** Prompt **
With the pictures set aside, return the lines below exactly, beginning at the first and ending at the line containing "rupturas e do".
------------------------------------------------------------------------
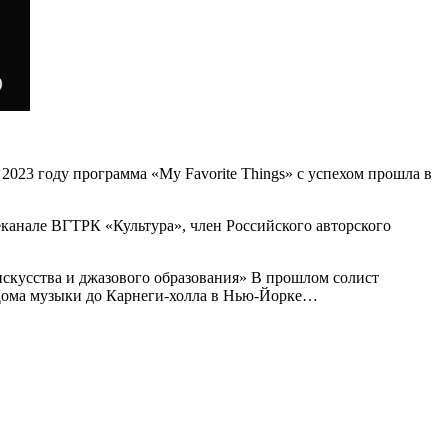
2023 году программа «My Favorite Things» с успехом прошла в
канале ВГТРК «Культура», член Российского авторского
искусства и джазового образования» В прошлом солист
 Дома музыки до Карнеги-холла в Нью-Йорке…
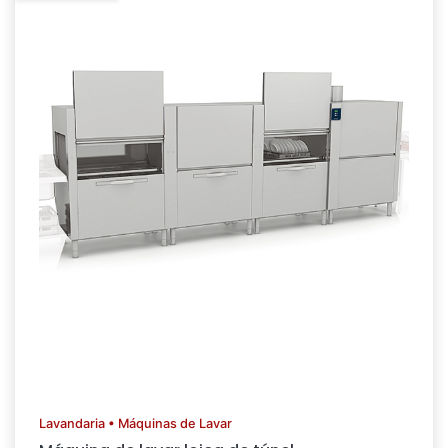
Lavandaria • Máquinas de Lavar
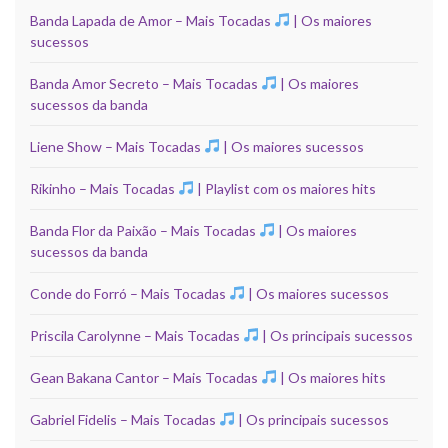
Banda Lapada de Amor – Mais Tocadas
| Os maiores
sucessos
Banda Amor Secreto – Mais Tocadas
| Os maiores
sucessos da banda
Liene Show – Mais Tocadas
| Os maiores sucessos
Rikinho – Mais Tocadas
| Playlist com os maiores hits
Banda Flor da Paixão – Mais Tocadas
| Os maiores
sucessos da banda
Conde do Forró – Mais Tocadas
| Os maiores sucessos
Priscila Carolynne – Mais Tocadas
| Os principais sucessos
Gean Bakana Cantor – Mais Tocadas
| Os maiores hits
Gabriel Fidelis – Mais Tocadas
| Os principais sucessos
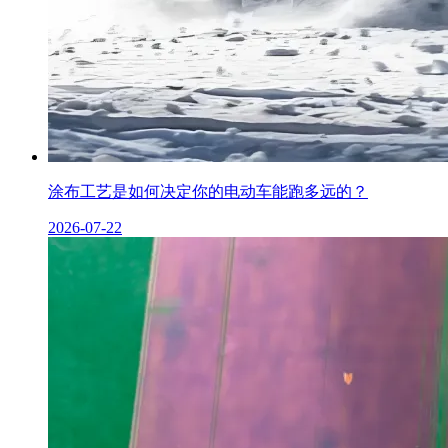
涂布工艺是如何决定你的电动车能跑多远的？
2026-07-22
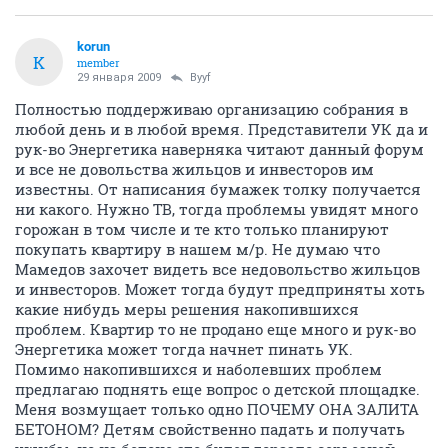
korun
K
member
29 января 2009
Byyf
Полностью поддерживаю организацию собрания в
любой день и в любой время. Представители УК да и
рук-во Энергетика наверняка читают данный форум
и все не довольства жильцов и инвесторов им
известны. От написания бумажек толку получается
ни какого. Нужно ТВ, тогда проблемы увидят много
горожан в том числе и те кто только планируют
покупать квартиру в нашем м/р. Не думаю что
Мамедов захочет видеть все недовольство жильцов
и инвесторов. Может тогда будут предприняты хоть
какие нибудь меры решения накопившихся
проблем. Квартир то не продано еще много и рук-во
Энергетика может тогда начнет пинать УК.
Помимо накопившихся и наболевших проблем
предлагаю поднять еще вопрос о детской площадке.
Меня возмущает только одно ПОЧЕМУ ОНА ЗАЛИТА
БЕТОНОМ? Детям свойственно падать и получать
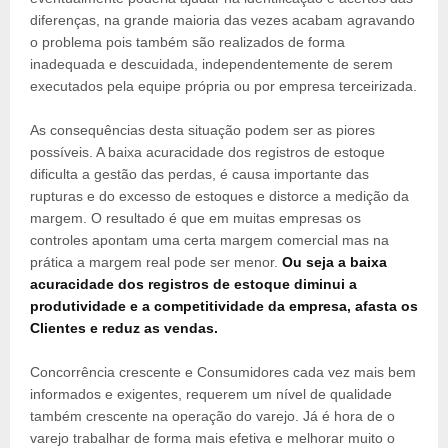
diferenças, na grande maioria das vezes acabam agravando
o problema pois também são realizados de forma
inadequada e descuidada, independentemente de serem
executados pela equipe própria ou por empresa terceirizada.
As consequências desta situação podem ser as piores
possíveis. A baixa acuracidade dos registros de estoque
dificulta a gestão das perdas, é causa importante das
rupturas e do excesso de estoques e distorce a medição da
margem. O resultado é que em muitas empresas os
controles apontam uma certa margem comercial mas na
prática a margem real pode ser menor.
Ou seja a baixa
acuracidade dos registros de estoque diminui a
produtividade e a competitividade da empresa, afasta os
Clientes e reduz as vendas.
Concorrência crescente e Consumidores cada vez mais bem
informados e exigentes, requerem um nível de qualidade
também crescente na operação do varejo. Já é hora de o
varejo trabalhar de forma mais efetiva e melhorar muito o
------------------------------------------------------------------------
** Result for this exercise **
2023 году программа «My Favorite Things» с успехом прошла в
канале ВГТРК «Культура», член Российского авторского
искусства и джазового образования» В прошлом солист
 Дома музыки до Карнеги-холла в Нью-Йорке…
Lavandaria • Máquinas de Lavar
Banda Lapada de Amor – Mais Tocadas
| Os maiores
sucessos
Banda Amor Secreto – Mais Tocadas
| Os maiores
sucessos da banda
Liene Show – Mais Tocadas
| Os maiores sucessos
Rikinho – Mais Tocadas
| Playlist com os maiores hits
Banda Flor da Paixão – Mais Tocadas
| Os maiores
sucessos da banda
Conde do Forró – Mais Tocadas
| Os maiores sucessos
Priscila Carolynne – Mais Tocadas
| Os principais sucessos
Gean Bakana Cantor – Mais Tocadas
| Os maiores hits
Gabriel Fidelis – Mais Tocadas
| Os principais sucessos
涂布工艺是如何决定你的电动车能跑多远的？
2026-07-22
korun
K
member
29 января 2009
Byyf
Полностью поддерживаю организацию собрания в
любой день и в любой время. Представители УК да и
рук-во Энергетика наверняка читают данный форум
и все не довольства жильцов и инвесторов им
известны. От написания бумажек толку получается
ни какого. Нужно ТВ, тогда проблемы увидят много
горожан в том числе и те кто только планируют
покупать квартиру в нашем м/р. Не думаю что
Мамедов захочет видеть все недовольство жильцов
и инвесторов. Может тогда будут предприняты хоть
какие нибудь меры решения накопившихся
проблем. Квартир то не продано еще много и рук-во
Энергетика может тогда начнет пинать УК.
Помимо накопившихся и наболевших проблем
предлагаю поднять еще вопрос о детской площадке.
Меня возмущает только одно ПОЧЕМУ ОНА ЗАЛИТА
БЕТОНОМ? Детям свойственно падать и получать
diferenças, na grande maioria das vezes acabam agravando
o problema pois também são realizados de forma
inadequada e descuidada, independentemente de serem
executados pela equipe própria ou por empresa terceirizada.
As consequências desta situação podem ser as piores
possíveis. A baixa acuracidade dos registros de estoque
dificulta a gestão das perdas, é causa importante das
rupturas e do excesso de estoques e distorce a medição da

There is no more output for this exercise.